BASKETBALL—BOSTON won one, lost one and finished the NBA regular-season schedule with a record 62 wins and 18 losses. Now the Celtics will have a rest until the playoff series between second-place CINCINNATI (48-32) and third-place PHILADELPHIA (40-40) is over. NEW YORK, which can rest until next season, split four (one win was over the Celtics) and wound up with a 31-49 mark, its best in six years. In the West LOS ANGELES finished with a win and two losses for a 49-31 record, 4 games ahead of the second-place Hawks. When Elgin Baylor scored 19 against the Warriors he boosted his point total to 2,009, making the Lakers the first team ever to have two 2,000-point scorers in one season ( Jerry West had gone over 2,000 a week earlier). ST. LOUIS (45-35) sharpened up for its playoff series with the Bullets by winning three straight while BALTIMORE (37-43) lost three of four. DETROIT (31-49) lost its two final games, and SAN FRANCISCO (17-63) surprisingly took two of its last three.
BOWLING—BOB STRAMPE, winner of the PBA's 1964 All-Star title, defeated Billy Golembiewski in a close (190-189) final match to win the $35,000 Continental Open in Detroit.
BOXING—The team title at the 38th Golden Gloves Tournament of Champions in Kansas City went to LOS ANGELES when Heavyweight JERRY QUARRY KO'd Jim Donlinger of Minneapolis in 1:32 of the second round to become the only fighter to win all his fights by knockouts.
CURLING—The six-year domination of Scotch Cup competition by Canada ended when the young U.S. champion rink from Superior, Wis. skipped by RAYMOND (Bud) SOMERVILLE, defeated the Canadian rink 9-6 in the final round in Perth, Scotland (page 28). The cup represents the unofficial world championship.
DOGS—CH. FEZZIWIG RAGGEDY ANDY (SI, March 1), a pigeon-blue Old English sheepdog owned by Mr. and Mrs. Hendrik Van Rensselaer of Basking Ridge, N.J., defeated a field of 1,696 at the Harrisburg (Pa.) Kennel Club show to gain his fourth best-in-show ribbon.

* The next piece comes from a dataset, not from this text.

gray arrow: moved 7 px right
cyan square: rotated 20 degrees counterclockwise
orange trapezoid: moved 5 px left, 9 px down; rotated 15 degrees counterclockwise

FENCING—COLUMBIA UNIVERSITY, the winner of the Intercollegiate Fencing Association's title three weeks ago, won the NCAA championship in Detroit with 76 wins to New York University's 74.
GOLF—BERT WEAVER of Beaumont, Texas, won his first PGA tournament, the Greater Jacksonville Open, with a 72-hole score of 285, three under par. The winning score, after four days of high winds and rain, was the highest on the PGA tour so far this year. Jack Nicklaus, Dave Marr, Bruce Devlin and Bob Charles all tied for second at 286.
HOCKEY—Three straight losses eliminated CHICAGO from the NHL race leaving DETROIT, still in first by two points with a week to go, and MONTREAL to fight it out. The Red Wings tied the Rangers and beat the Bruins and the Black Hawks for their 12th and 13th victories on home ice, while the Canadiens extended their winning streak to five with three in a row. In one of their victories, 5-2 over the Bruins, Ralph Backstrom scored a hat trick for the first time in his 11-year career. Going through the motions were TORONTO, which was 2-0-1, NEW YORK, 0-1-2, and BOSTON, 1-0-2.
Michigan tech, competing for the fourth time in the finals of the National Collegiate hockey championship, held this year at Brown University, won its second title with an 8-2 defeat of Boston College. The young team (14 players on the squad were completing their first varsity season) from Houghton, Mich. placed five men on the All-Tournament first team.
HORSE RACING—Jockey Bill Mahorney, who has ridden more than 130 winners but never won a slakes race, finally won one when he guided CUPID ($7.20) to an eight-length victory in the $27,700 Paumonok Handicap at Aqueduct.